• [Requirement]: Copy, exactly as written, the lines that begin at the one containing "homeowners in Compton, CA" and end at the one containing "the pilot ladder, where". Skip any pictures in the data below.

• [Source material]:
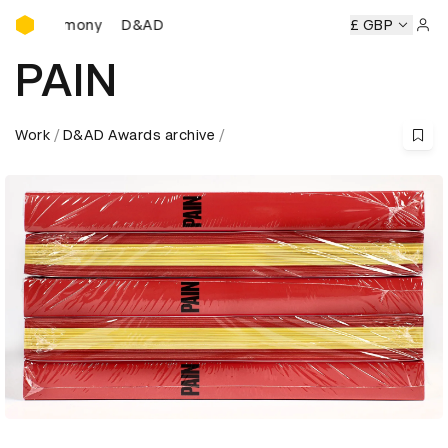
D&AD Awards Ceremony
D&AD Awards Ceremony
D&AD Awards Ceremony
£ GBP
D
Sign 
PAIN
Work
D&AD Awards archive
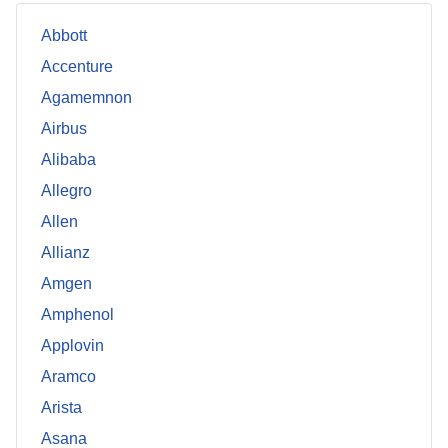
Abbott
Accenture
Agamemnon
Airbus
Alibaba
Allegro
Allen
Allianz
Amgen
Amphenol
Applovin
Aramco
Arista
Asana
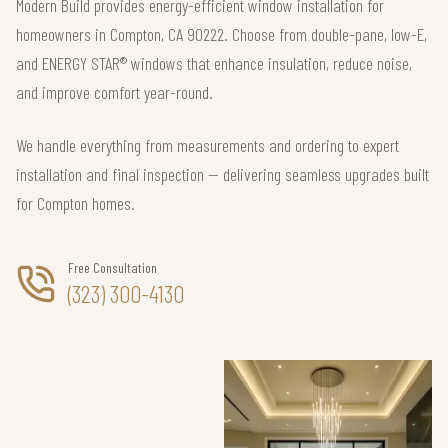
Modern Build provides energy-efficient window installation for
homeowners in Compton, CA 90222. Choose from double-pane, low-E,
and ENERGY STAR® windows that enhance insulation, reduce noise,
and improve comfort year-round.
We handle everything from measurements and ordering to expert
installation and final inspection — delivering seamless upgrades built
for Compton homes.
Free Consultation
(323) 300-4130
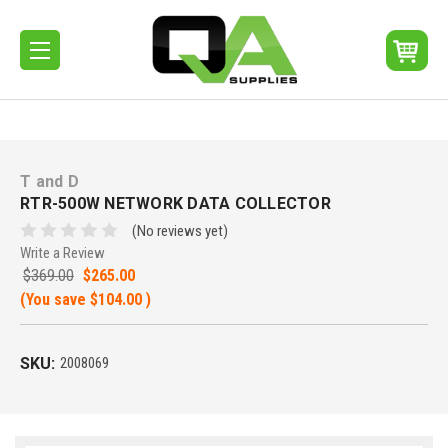
T and D
RTR-500W NETWORK DATA COLLECTOR
(No reviews yet)
Write a Review
$369.00
$265.00
(You save
$104.00
)
SKU:
2008069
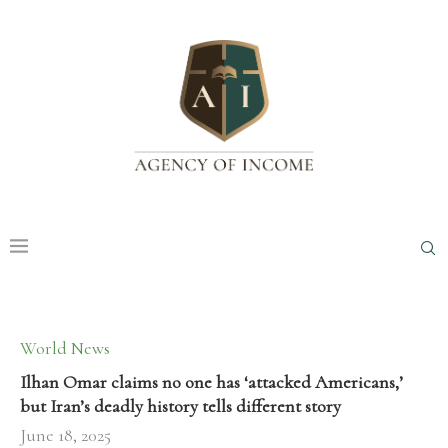
World News
Ilhan Omar claims no one has ‘attacked Americans,’
but Iran’s deadly history tells different story
June 18, 2025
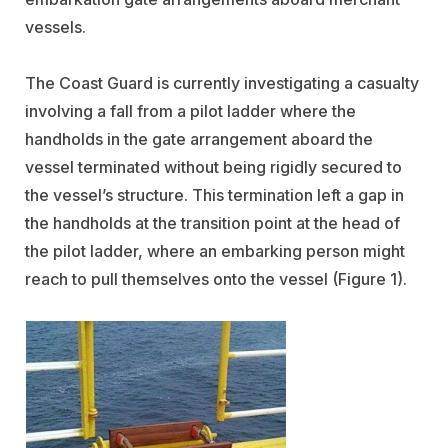
vessels.
The Coast Guard is currently investigating a casualty
involving a fall from a pilot ladder where the
handholds in the gate arrangement aboard the
vessel terminated without being rigidly secured to
the vessel’s structure. This termination left a gap in
the handholds at the transition point at the head of
the pilot ladder, where an embarking person might
reach to pull themselves onto the vessel (Figure 1).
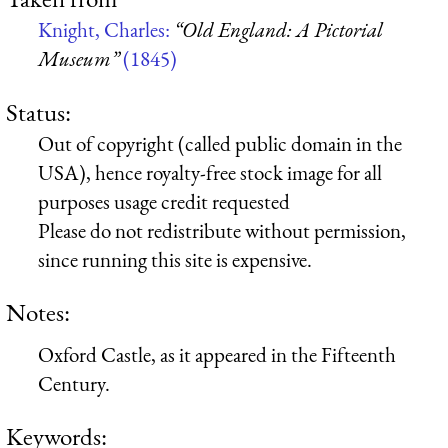
Knight, Charles:
“Old England: A Pictorial
Museum”
(1845)
Status:
Out of copyright (called public domain in the
USA), hence royalty-free stock image for all
purposes usage credit requested
Please do not redistribute without permission,
since running this site is expensive.
Notes:
Oxford Castle, as it appeared in the Fifteenth
Century.
Keywords:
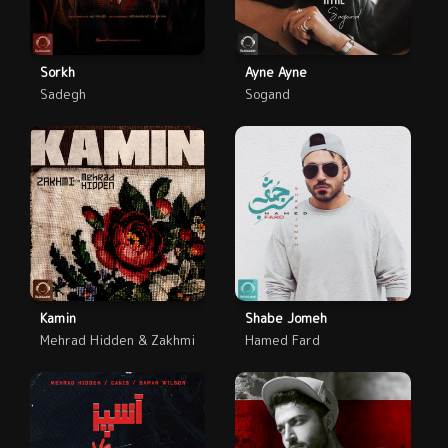
Sorkh
Ayne Ayne
Sadegh
Sogand
Kamin
Shabe Jomeh
Mehrad Hidden & Zakhmi
Hamed Fard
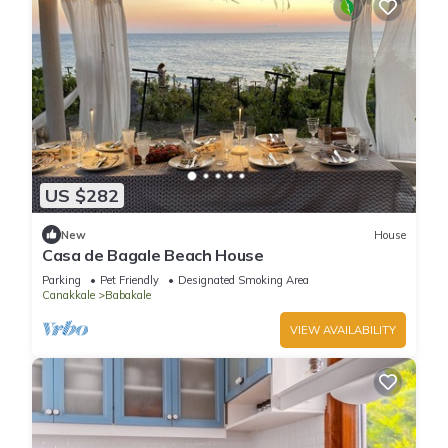
US $282
New
House
Casa de Bagale Beach House
Parking
Pet Friendly
Designated Smoking Area
Canakkale
Babakale
VIEW AVAILABILITY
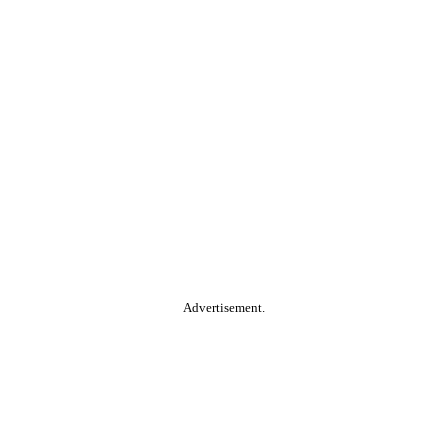
Advertisement.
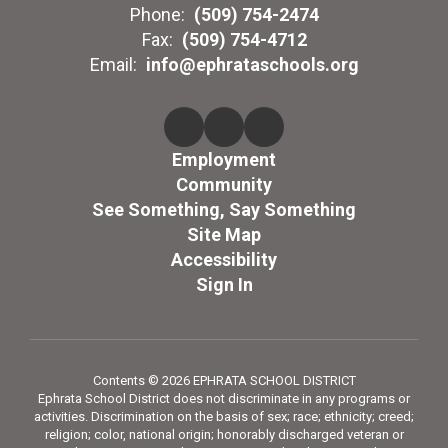
Phone:
(509) 754-2474
Fax:
(509) 754-4712
Email:
info@ephrataschools.org
Employment
Community
See Something, Say Something
Site Map
Accessibility
Sign In
Contents © 2026 EPHRATA SCHOOL DISTRICT
Ephrata School District does not discriminate in any programs or
activities. Discrimination on the basis of sex; race; ethnicity; creed;
religion; color, national origin; honorably discharged veteran or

• [Solution for this exercise]:
homeowners in Compton, CA 90222. Choose from double-pane, low-E,
and ENERGY STAR® windows that enhance insulation, reduce noise,
and improve comfort year-round.
We handle everything from measurements and ordering to expert
installation and final inspection — delivering seamless upgrades built
for Compton homes.
Free Consultation
(323) 300-4130
T and D
RTR-500W NETWORK DATA COLLECTOR
(No reviews yet)
Write a Review
$369.00
$265.00
(You save
$104.00
)
SKU:
2008069
World News
Ilhan Omar claims no one has ‘attacked Americans,’
but Iran’s deadly history tells different story
June 18, 2025
vessels.
The Coast Guard is currently investigating a casualty
involving a fall from a pilot ladder where the
handholds in the gate arrangement aboard the
vessel terminated without being rigidly secured to
the vessel’s structure. This termination left a gap in
the handholds at the transition point at the head of
the pilot ladder, where an embarking person might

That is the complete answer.